Grae let out a frustrated sigh, but it had no bite to it. “A few blows might miss, a few arrows stray, a few assailants more easily felled,” he said. “But it’s not a miracle. And toppling out a window is a cruel thing to do to your mate, protection stone or no.”
I felt his smile against my shoulder and my cheeks mindlessly lifted in mirror to his own. “How careless of me to not be thinking of your delicate heart.” I stretched my hands across the window again, and Grae’s grip on me tightened, keeping me from breeching the sill into open air.
The entire top floor of the inn was dedicated to me, my court, and my guards. I was probably the first queen who’d ever stayed there, but without our transportation, we decided to rest in the border town before riding out to the Taigosi capital in the morning once the carriages returned. It would be a long day, normally broken up even further, but after what I had seen, I knew I needed to speak to Queen Ingrid straightaway. The sight of that human’s burned face flashed through my mind again, spiking my panic anew.

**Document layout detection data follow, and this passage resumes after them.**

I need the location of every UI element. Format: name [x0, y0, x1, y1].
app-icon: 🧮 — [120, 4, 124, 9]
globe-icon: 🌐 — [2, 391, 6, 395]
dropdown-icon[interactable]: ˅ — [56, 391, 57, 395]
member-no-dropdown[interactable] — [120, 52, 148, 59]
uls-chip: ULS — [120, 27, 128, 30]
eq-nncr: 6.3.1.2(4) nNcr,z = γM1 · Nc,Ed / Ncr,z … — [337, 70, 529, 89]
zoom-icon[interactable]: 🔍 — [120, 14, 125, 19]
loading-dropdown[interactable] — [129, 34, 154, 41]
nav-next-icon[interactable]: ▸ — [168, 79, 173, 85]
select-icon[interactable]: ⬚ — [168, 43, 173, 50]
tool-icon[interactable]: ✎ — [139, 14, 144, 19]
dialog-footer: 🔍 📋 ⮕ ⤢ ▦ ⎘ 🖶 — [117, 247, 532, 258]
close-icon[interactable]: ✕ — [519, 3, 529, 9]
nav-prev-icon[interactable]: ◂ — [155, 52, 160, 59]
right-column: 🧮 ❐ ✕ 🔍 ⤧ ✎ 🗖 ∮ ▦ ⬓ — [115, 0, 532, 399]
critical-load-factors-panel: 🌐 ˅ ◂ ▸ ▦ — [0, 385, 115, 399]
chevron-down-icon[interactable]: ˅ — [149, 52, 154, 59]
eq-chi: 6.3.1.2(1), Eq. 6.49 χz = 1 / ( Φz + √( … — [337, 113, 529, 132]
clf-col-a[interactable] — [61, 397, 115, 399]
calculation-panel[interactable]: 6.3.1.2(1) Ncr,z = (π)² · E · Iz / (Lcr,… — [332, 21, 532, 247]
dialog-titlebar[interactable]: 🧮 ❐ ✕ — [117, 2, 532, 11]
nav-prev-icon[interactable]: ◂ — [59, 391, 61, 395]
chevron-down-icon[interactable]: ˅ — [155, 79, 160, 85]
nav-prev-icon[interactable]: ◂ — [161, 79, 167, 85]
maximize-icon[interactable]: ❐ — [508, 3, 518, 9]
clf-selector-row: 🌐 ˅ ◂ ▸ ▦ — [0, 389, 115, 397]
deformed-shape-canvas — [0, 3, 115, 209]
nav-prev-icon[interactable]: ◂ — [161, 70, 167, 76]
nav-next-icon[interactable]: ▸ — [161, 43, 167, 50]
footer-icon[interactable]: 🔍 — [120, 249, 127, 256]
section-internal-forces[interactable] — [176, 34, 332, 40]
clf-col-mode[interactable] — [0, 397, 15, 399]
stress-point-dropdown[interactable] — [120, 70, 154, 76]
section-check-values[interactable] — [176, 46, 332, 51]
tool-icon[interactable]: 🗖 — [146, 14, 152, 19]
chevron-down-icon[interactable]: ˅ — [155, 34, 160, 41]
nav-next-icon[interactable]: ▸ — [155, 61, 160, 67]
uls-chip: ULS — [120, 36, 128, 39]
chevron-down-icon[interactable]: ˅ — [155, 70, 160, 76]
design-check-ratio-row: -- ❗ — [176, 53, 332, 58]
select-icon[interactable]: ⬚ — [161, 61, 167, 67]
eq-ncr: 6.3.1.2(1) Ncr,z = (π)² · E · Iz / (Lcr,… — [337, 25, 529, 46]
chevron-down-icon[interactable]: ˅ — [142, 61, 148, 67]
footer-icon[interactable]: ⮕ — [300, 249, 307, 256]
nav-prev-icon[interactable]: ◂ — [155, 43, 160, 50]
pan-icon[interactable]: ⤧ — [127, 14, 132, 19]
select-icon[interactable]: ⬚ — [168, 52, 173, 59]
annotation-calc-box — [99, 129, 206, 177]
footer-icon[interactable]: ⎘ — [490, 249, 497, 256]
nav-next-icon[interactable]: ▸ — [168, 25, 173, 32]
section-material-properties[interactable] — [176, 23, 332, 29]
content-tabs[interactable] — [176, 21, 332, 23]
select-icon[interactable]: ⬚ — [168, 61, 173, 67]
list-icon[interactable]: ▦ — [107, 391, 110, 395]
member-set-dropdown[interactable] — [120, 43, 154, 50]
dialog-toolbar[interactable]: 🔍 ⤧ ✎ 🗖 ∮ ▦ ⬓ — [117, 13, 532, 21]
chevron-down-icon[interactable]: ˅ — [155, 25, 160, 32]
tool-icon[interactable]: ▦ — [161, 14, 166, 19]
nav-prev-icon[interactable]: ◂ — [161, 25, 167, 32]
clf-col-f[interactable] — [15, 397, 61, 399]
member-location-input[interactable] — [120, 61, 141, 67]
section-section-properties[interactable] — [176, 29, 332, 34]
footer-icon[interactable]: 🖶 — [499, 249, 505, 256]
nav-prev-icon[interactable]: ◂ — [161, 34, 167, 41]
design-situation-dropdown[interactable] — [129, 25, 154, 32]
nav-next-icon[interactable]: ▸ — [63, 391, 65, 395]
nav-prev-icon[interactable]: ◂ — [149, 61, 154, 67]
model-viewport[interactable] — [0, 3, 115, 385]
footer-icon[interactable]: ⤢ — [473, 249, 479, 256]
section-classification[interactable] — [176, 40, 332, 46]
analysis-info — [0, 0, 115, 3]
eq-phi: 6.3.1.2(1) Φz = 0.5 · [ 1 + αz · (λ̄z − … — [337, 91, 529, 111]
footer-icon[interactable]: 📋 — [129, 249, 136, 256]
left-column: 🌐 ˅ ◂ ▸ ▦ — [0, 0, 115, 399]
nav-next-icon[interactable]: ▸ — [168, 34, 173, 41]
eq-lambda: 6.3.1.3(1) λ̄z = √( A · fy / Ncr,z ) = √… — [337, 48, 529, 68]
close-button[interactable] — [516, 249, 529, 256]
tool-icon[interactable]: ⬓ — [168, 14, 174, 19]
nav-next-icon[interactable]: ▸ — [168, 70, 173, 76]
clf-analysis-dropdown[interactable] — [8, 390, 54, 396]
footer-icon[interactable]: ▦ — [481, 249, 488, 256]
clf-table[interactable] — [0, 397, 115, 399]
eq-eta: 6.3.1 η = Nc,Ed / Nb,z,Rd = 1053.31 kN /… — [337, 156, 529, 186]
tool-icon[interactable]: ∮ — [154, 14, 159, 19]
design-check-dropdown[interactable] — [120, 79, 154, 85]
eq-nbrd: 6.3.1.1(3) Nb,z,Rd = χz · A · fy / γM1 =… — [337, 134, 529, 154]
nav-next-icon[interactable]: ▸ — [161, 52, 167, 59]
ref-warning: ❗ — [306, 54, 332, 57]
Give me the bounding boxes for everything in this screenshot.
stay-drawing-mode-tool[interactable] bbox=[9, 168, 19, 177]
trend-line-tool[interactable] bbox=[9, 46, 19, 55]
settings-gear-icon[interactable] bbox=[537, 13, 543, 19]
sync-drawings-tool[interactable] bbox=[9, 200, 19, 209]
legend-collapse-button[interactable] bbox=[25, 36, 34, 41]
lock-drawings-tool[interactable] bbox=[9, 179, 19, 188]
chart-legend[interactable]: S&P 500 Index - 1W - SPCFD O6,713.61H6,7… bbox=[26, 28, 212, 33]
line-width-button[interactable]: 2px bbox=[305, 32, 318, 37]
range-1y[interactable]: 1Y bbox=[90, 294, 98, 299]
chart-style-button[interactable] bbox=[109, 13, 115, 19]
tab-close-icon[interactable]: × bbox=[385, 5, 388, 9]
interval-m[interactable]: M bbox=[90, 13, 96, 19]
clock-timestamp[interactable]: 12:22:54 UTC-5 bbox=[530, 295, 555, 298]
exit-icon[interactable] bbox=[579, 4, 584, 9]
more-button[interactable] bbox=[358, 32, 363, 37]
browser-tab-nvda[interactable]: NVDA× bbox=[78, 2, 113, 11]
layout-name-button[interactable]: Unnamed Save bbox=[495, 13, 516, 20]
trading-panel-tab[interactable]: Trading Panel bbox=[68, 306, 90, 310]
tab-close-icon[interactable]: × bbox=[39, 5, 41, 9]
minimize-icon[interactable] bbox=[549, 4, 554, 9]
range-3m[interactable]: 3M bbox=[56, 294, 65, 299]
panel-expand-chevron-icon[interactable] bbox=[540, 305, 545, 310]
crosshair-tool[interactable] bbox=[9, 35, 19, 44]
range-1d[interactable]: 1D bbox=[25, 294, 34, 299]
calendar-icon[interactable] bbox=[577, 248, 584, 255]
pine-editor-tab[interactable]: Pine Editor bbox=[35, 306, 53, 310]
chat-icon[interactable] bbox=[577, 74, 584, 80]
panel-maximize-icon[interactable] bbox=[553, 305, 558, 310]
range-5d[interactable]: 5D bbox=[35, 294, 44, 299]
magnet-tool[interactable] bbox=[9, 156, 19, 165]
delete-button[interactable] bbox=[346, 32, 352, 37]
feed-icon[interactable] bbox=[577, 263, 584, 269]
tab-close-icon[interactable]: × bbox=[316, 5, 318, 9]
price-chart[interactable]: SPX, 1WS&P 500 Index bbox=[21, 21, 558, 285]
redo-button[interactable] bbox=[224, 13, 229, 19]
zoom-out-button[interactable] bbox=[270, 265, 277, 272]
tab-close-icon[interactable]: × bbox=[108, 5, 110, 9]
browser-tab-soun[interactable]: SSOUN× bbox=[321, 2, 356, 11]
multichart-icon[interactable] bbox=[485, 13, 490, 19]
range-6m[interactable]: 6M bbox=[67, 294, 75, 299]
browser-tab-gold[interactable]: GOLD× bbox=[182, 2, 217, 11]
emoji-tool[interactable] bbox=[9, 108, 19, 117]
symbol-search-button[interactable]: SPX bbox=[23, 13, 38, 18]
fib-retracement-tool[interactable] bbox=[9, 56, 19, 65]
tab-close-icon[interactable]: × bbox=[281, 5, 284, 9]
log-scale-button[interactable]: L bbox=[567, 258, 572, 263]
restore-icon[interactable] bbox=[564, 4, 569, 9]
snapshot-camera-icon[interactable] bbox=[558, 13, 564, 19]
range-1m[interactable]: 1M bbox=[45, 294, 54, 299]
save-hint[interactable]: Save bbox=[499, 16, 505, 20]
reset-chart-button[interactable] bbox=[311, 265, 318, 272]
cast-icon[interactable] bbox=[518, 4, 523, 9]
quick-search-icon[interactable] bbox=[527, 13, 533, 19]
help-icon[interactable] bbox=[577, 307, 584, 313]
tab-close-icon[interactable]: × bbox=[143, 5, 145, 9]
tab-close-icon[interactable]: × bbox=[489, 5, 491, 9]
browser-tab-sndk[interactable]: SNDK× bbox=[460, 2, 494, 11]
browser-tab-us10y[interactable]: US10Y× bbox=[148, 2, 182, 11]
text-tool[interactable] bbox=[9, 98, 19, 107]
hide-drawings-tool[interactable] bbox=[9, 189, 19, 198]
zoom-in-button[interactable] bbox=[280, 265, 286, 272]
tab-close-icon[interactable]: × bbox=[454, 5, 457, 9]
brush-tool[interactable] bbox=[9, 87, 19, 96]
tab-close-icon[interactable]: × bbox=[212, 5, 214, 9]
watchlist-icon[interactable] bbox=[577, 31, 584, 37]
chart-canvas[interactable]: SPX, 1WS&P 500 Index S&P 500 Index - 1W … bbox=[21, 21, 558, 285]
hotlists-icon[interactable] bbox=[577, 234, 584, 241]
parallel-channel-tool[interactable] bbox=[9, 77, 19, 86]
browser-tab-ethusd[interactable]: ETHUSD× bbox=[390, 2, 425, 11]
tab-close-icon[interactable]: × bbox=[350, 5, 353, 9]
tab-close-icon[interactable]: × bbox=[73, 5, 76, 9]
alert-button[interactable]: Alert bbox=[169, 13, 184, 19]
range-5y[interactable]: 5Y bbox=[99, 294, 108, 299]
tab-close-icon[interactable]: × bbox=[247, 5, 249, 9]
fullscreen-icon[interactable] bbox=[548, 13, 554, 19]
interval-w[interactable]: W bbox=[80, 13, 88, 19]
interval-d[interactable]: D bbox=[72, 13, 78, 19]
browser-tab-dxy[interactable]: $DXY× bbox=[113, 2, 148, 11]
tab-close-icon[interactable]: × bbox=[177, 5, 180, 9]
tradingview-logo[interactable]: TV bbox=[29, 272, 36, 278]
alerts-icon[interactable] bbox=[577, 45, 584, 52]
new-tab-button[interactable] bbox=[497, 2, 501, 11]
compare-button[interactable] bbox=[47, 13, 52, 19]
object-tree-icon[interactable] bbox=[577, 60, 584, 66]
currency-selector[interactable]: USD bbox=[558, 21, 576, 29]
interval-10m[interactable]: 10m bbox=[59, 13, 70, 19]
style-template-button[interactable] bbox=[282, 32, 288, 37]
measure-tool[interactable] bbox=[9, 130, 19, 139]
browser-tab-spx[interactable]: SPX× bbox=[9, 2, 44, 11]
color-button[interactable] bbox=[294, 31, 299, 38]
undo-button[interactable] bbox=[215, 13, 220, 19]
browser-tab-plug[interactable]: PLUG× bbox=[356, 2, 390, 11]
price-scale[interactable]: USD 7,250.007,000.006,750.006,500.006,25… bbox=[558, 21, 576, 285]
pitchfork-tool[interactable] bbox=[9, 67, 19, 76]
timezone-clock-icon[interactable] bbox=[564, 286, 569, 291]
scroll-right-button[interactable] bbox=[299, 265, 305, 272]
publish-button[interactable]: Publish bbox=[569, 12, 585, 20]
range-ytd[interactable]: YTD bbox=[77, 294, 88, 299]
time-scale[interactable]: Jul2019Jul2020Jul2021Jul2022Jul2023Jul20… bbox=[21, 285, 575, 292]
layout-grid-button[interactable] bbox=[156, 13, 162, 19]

“Your pulse is racing.” Grae dropped a kiss to my neck. “I only have one guess why.”
I swallowed, sticky guilt clinging to my skin, unable to be scrubbed away no matter how I tried. “If I hadn’t—”
Grae’s arms tightened. “No,” he murmured, his bottom lip skimming my pulse. “This was not your fault, little fox.”
“I brought this upon them,” I said, my voice shaking with horror. “People died because of me. If I hadn’t fled—”
“If you hadn’t fled, Maez would still be trapped in that tower, Briar would still be under a sleeping curse, and your court, yourpeople, would still be ruled by an evil sorceress.” Grae brushed a featherlight kiss to my temple, his hands splaying across my rib cage and down to my belly. “This is what my father does. He punishes you by hurting others.” His voice trailed off and I knew he was thinking of his mother. “He is using you as a reason to solidify the control and power he’s always craved. He’d take the entire continent if he thought he could get away with it.”
“Surely Ingrid will join us in rising up to fight him, right? She knows how it feels to defy controlling men,” I whispered. “Gods, I pray that Valta will rally to our cause, too.”
“Sadie and Maez will convince King Luo of it,” Grae said, but his reassurance lacked the conviction I needed.
“I don’t know,” I hedged. “Luo seems nearly as backward as your father. He will take whichever side stands to benefit him the most.”
“We have mines filled with gold.”
“That will never be mined again,” I reminded him. I was never sending another soul below the Sevelde Forest.
“Luo doesn’t need to know that,” Grae countered. “You forget I was schooled in Rikesh. I know Luo well, and he is more strategic than purely malevolent.”
“Not exactly a rousing vote of confidence.”
Grae chuckled. “We offer him power, gold, and prestige, and he will align with us,” Grae said. “Besides, he always liked me better than my father.”
“Maybe we should’ve sent you.”
Grae shook his head and skimmed his lips back down my neck. “You are needed here,” he murmured, his hot breath making my skin prickle with gooseflesh. His hand drifted lower from my hip to my thigh. “And I am needed wherever you are.”
I let out a little delicious hum as his hands fisted in my nightdress and he began slowly, tortuously lifting up the hem. When his hand delved under the fabric, his calloused fingers trailed up my inner thigh again, moving higher and higher in taunting circles.